----- Records for the exercise

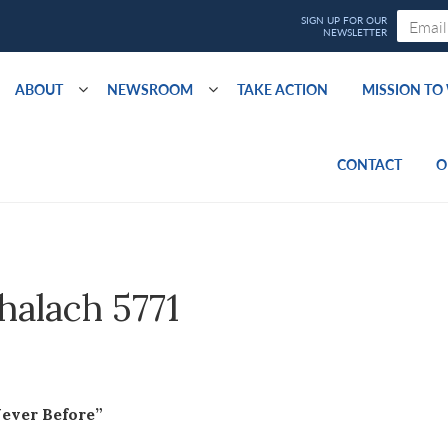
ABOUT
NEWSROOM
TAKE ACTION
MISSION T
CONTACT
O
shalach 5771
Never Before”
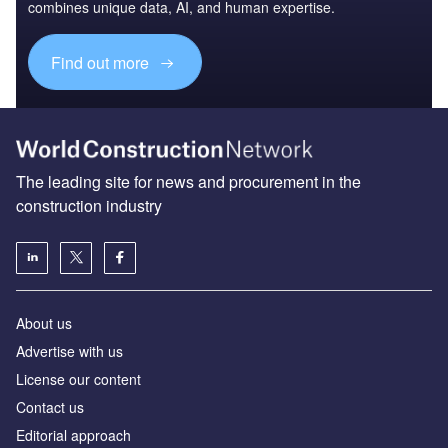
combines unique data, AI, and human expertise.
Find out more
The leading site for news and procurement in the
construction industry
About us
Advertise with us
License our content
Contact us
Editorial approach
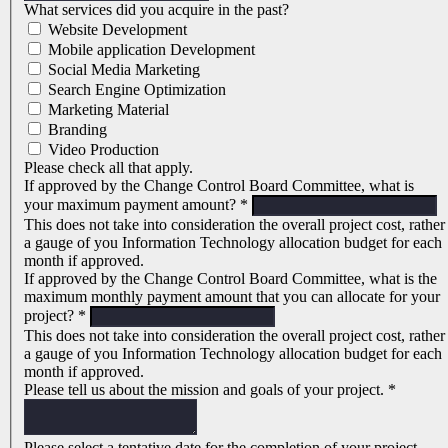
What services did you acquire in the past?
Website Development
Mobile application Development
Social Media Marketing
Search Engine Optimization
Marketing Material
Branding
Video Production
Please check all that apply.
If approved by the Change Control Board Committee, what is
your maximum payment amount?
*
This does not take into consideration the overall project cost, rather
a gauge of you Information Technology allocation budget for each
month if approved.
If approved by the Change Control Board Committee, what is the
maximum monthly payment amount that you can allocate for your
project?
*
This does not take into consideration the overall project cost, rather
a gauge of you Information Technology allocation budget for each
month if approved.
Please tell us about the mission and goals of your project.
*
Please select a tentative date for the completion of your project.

----------
----- Records for the exercise

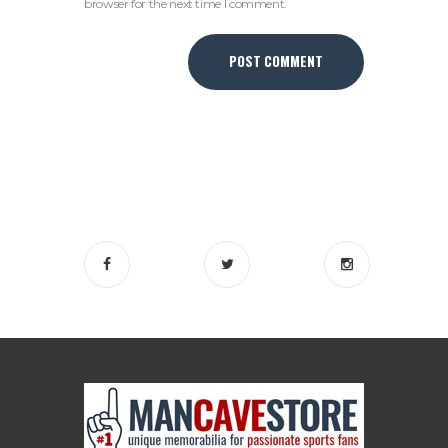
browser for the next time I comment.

----------

Your reply should hold all the lines from the listing above in which "payment" appears.

- Solution -
your maximum payment amount?
maximum monthly payment amount that you can allocate for your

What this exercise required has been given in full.